*** DATA EXTRACT Section Begins ***
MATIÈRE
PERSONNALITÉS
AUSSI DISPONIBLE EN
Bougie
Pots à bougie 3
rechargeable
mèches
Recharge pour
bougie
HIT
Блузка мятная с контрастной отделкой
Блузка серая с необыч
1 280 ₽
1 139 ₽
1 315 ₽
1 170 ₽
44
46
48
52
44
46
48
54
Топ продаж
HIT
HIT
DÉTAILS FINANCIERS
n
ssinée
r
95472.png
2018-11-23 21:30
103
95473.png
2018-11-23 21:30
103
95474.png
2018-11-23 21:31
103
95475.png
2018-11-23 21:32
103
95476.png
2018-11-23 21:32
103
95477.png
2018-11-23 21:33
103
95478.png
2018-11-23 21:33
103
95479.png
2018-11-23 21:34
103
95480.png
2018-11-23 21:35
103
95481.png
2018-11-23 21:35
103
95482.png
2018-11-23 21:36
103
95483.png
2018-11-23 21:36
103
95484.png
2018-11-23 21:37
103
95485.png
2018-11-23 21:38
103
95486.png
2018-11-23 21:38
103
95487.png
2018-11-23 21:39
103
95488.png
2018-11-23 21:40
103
*** DATA EXTRACT Section Ends ***
*** DATA EXTRACT Section Begins ***
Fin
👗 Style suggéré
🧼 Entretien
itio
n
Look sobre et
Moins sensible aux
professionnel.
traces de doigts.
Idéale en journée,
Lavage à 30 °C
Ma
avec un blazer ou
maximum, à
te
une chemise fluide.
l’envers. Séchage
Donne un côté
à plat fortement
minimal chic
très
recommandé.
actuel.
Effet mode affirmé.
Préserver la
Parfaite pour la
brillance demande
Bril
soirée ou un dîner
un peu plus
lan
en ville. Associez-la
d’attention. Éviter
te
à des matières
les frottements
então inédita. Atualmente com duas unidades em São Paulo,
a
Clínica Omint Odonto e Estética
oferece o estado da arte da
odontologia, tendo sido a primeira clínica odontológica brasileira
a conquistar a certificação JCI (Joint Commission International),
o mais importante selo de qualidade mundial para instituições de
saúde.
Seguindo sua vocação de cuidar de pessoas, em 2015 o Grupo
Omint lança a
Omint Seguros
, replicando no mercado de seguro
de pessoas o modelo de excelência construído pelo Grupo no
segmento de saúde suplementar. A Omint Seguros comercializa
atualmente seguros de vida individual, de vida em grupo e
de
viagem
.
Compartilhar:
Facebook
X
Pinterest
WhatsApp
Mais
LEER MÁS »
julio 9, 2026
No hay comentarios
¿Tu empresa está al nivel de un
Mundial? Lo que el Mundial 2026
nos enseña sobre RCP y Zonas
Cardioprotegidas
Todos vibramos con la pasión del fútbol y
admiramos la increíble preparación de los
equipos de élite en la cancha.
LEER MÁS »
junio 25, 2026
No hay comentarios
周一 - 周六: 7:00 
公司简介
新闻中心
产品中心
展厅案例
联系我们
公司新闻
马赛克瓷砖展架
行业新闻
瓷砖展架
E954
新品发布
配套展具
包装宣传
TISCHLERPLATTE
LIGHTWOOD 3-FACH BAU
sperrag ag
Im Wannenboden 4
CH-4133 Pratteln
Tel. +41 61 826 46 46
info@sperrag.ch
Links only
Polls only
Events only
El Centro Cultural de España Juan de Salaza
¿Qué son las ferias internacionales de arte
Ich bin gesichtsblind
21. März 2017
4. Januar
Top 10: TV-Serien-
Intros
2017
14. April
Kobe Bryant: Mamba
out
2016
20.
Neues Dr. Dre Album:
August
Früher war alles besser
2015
*** DATA EXTRACT Section Ends ***
What is needed is the number of lines in these entries that include the word "Блузка"; please give it alone.

• OUTPUT BELOW: 2